◆ Provided entries:

· · · · ·

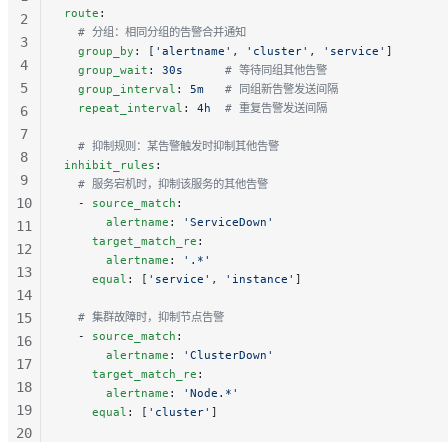
route
:
50
2
  # 分组：相同分组的告警合并通知
51
3
  group_by
: [
'alertname'
, 
'cluster'
, 
'service'
]
52
4
  group_wait
: 
30s
      # 等待同组其他告警
5
  group_interval
: 
5m
   # 同组新告警发送间隔
  repeat_interval
: 
4h
  # 重复告警发送间隔
6
7
  # 抑制规则：某告警触发时抑制其他告警
8
inhibit_rules
:
9
  # 服务宕机时，抑制该服务的其他告警
10
  - 
source_match
:
      alertname
: 
'ServiceDown'
11
    target_match_re
:
12
      alertname
: 
'.*'
13
    equal
: [
'service'
, 
'instance'
]
14
15
  # 集群故障时，抑制节点告警
  - 
source_match
:
16
      alertname
: 
'ClusterDown'
17
    target_match_re
:
18
      alertname
: 
'Node.*'
19
    equal
: [
'cluster'
]
20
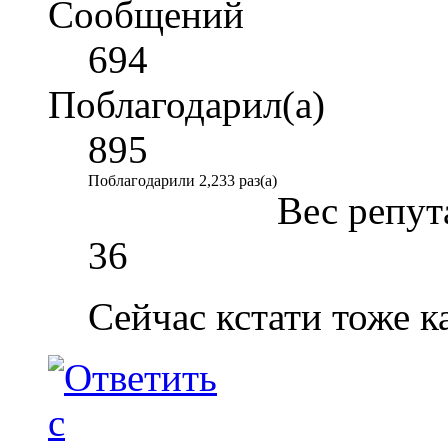
Сообщений
694
Поблагодарил(а)
895
Поблагодарили 2,233 раз(а)
Вес репут
36
Сейчас кстати тоже к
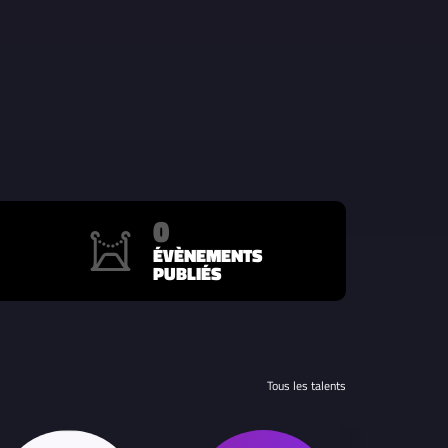
0
ÉVÈNEMENTS
PUBLIÉS
Tous les talents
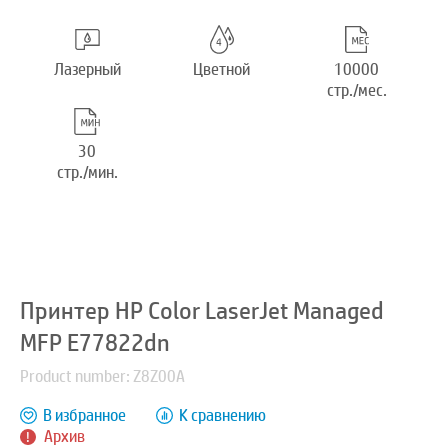
Лазерный
Цветной
10000
стр./мес.
30
стр./мин.
Принтер HP Color LaserJet Managed
MFP E77822dn
Product number: Z8Z00A
В избранное
К сравнению
Архив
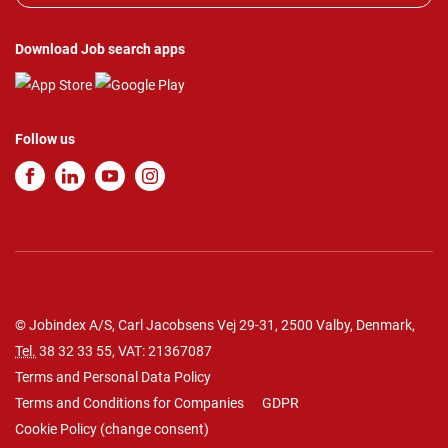
Download Job search apps
Follow us
© Jobindex A/S, Carl Jacobsens Vej 29-31, 2500 Valby, Denmark,
Tel.
38 32 33 55
, VAT: 21367087
Terms and Personal Data Policy
Terms and Conditions for Companies
GDPR
Cookie Policy
(
change consent
)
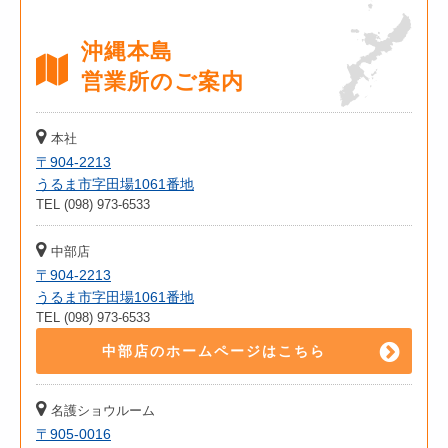
沖縄本島
営業所のご案内
本社
〒904-2213
うるま市字田場1061番地
TEL (098) 973-6533
中部店
〒904-2213
うるま市字田場1061番地
TEL (098) 973-6533
中部店のホームページはこちら
名護ショウルーム
〒905-0016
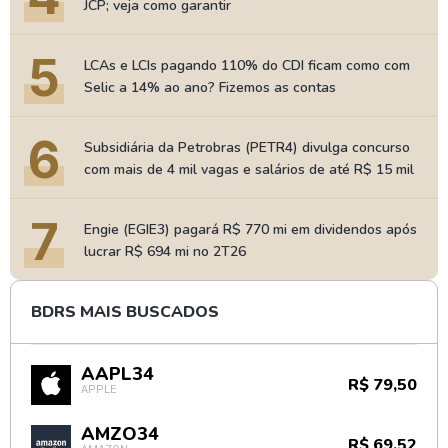
JCP; veja como garantir
5
LCAs e LCIs pagando 110% do CDI ficam como com
Selic a 14% ao ano? Fizemos as contas
6
Subsidiária da Petrobras (PETR4) divulga concurso
com mais de 4 mil vagas e salários de até R$ 15 mil
7
Engie (EGIE3) pagará R$ 770 mi em dividendos após
lucrar R$ 694 mi no 2T26
BDRS MAIS BUSCADOS
AAPL34
R$ 79,50
APPLE
AMZO34
R$ 69,52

· · · · ·

◆ Exercise prompt: Your copy should hold all the data word for word. It should hold no pictures.

◆ Answer to the exercise:
route
:
50
2
  # 分组：相同分组的告警合并通知
51
3
  group_by
: [
'alertname'
, 
'cluster'
, 
'service'
]
52
4
  group_wait
: 
30s
      # 等待同组其他告警
5
  group_interval
: 
5m
   # 同组新告警发送间隔
  repeat_interval
: 
4h
  # 重复告警发送间隔
6
7
  # 抑制规则：某告警触发时抑制其他告警
8
inhibit_rules
:
9
  # 服务宕机时，抑制该服务的其他告警
10
  - 
source_match
:
      alertname
: 
'ServiceDown'
11
    target_match_re
:
12
      alertname
: 
'.*'
13
    equal
: [
'service'
, 
'instance'
]
14
15
  # 集群故障时，抑制节点告警
  - 
source_match
:
16
      alertname
: 
'ClusterDown'
17
    target_match_re
:
18
      alertname
: 
'Node.*'
19
    equal
: [
'cluster'
]
20
Сообщений
694
Поблагодарил(а)
895
Поблагодарили 2,233 раз(а)
Вес репут
36
Сейчас кстати тоже к
0
ÉVÈNEMENTS
PUBLIÉS
Tous les talents
Лазерный
Цветной
10000
стр./мес.
30
стр./мин.
Принтер HP Color LaserJet Managed
MFP E77822dn
Product number: Z8Z00A
В избранное
К сравнению
Архив
Download Job search apps
Follow us
© Jobindex A/S, Carl Jacobsens Vej 29-31, 2500 Valby, Denmark,
Tel.
38 32 33 55
, VAT: 21367087
Terms and Personal Data Policy
Terms and Conditions for Companies
GDPR
Cookie Policy
(
change consent
)
沖縄本島
営業所のご案内
本社
〒904-2213
うるま市字田場1061番地
TEL (098) 973-6533
中部店
〒904-2213
うるま市字田場1061番地
TEL (098) 973-6533
中部店のホームページはこちら
名護ショウルーム
〒905-0016
JCP; veja como garantir
5
LCAs e LCIs pagando 110% do CDI ficam como com
Selic a 14% ao ano? Fizemos as contas
6
Subsidiária da Petrobras (PETR4) divulga concurso
com mais de 4 mil vagas e salários de até R$ 15 mil
7
Engie (EGIE3) pagará R$ 770 mi em dividendos após
lucrar R$ 694 mi no 2T26
BDRS MAIS BUSCADOS
AAPL34
R$ 79,50
APPLE
AMZO34
R$ 69,52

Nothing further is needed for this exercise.